The current study presents an artificial neural network model used to predict the boiling heat transfer coefficient of different coating thicknesses of a graphene-coated copper surface in the pool boiling experimental setup for deionized water. The surface characterization has been carried out to study the structure, morphology and surface behavior. The investigations are carried out to evaluate the boiling heat transfer coefficient, heat flux and wall superheat for various thicknesses of nano-coated surfaces experimentally, and the obtained results are compared with those of the reported studies and existing empirical correlations.
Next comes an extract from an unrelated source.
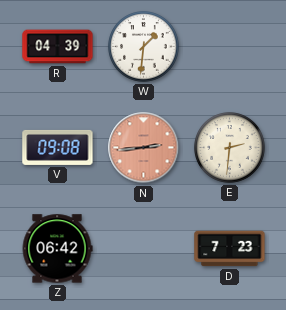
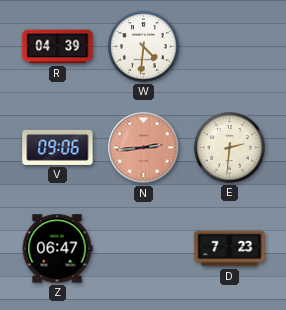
W: 1:31 -> 4:31
V: 09:08 -> 09:06
Z: 06:42 -> 06:47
After that, these results are compared with the outputs such as current, heat flux, wall superheat and boiling heat transfer coefficient obtained using a MATLAB-based artificial neural network model with coating thickness, surface roughness and voltage as input variables. The admirable accuracies are obtained with the predicted optimal model outputs with experimental observation in each test case.